What is being asked
Without changing anything, set down every line shown below.

---- The input

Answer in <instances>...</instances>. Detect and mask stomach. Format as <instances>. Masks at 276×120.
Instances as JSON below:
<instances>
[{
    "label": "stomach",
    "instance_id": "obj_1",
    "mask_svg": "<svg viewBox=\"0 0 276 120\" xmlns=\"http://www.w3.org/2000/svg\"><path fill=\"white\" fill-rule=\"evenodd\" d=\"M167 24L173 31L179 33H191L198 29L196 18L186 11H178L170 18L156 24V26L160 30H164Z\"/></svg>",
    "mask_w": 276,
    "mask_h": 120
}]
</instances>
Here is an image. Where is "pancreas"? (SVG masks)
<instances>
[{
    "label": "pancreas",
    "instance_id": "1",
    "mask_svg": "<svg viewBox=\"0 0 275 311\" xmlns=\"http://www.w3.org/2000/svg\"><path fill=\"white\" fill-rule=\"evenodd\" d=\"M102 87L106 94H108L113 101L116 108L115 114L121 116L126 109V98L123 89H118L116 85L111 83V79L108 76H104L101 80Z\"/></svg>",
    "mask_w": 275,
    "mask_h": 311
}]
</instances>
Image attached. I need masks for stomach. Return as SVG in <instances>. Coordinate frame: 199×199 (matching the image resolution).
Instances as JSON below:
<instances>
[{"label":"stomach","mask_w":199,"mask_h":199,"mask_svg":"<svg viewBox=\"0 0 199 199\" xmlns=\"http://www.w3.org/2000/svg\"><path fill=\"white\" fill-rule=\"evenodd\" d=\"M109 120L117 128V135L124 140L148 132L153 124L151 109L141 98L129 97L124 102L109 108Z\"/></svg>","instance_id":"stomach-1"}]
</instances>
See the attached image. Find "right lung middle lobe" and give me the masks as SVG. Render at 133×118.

--------

Solution below
Answer in <instances>...</instances>. Detect and mask stomach. Format as <instances>. Masks at 276×120.
Instances as JSON below:
<instances>
[{
    "label": "stomach",
    "instance_id": "obj_1",
    "mask_svg": "<svg viewBox=\"0 0 276 120\" xmlns=\"http://www.w3.org/2000/svg\"><path fill=\"white\" fill-rule=\"evenodd\" d=\"M167 24L173 31L179 33H191L198 29L196 18L186 11H178L170 18L156 24V26L160 30H164Z\"/></svg>",
    "mask_w": 276,
    "mask_h": 120
}]
</instances>
Here is an image. Where is "pancreas"? (SVG masks)
<instances>
[{
    "label": "pancreas",
    "instance_id": "1",
    "mask_svg": "<svg viewBox=\"0 0 275 311\" xmlns=\"http://www.w3.org/2000/svg\"><path fill=\"white\" fill-rule=\"evenodd\" d=\"M102 87L106 94H108L113 101L116 108L115 114L121 116L126 109V98L123 89H118L116 85L111 83V79L108 76H104L101 80Z\"/></svg>",
    "mask_w": 275,
    "mask_h": 311
}]
</instances>
Image attached. I need masks for stomach. Return as SVG in <instances>. Coordinate frame: 199×199 (matching the image resolution).
Instances as JSON below:
<instances>
[{"label":"stomach","mask_w":199,"mask_h":199,"mask_svg":"<svg viewBox=\"0 0 199 199\" xmlns=\"http://www.w3.org/2000/svg\"><path fill=\"white\" fill-rule=\"evenodd\" d=\"M109 120L117 128V135L124 140L148 132L153 124L151 109L141 98L129 97L124 102L109 108Z\"/></svg>","instance_id":"stomach-1"}]
</instances>
See the attached image. Find "right lung middle lobe" and give me the masks as SVG. Render at 133×118.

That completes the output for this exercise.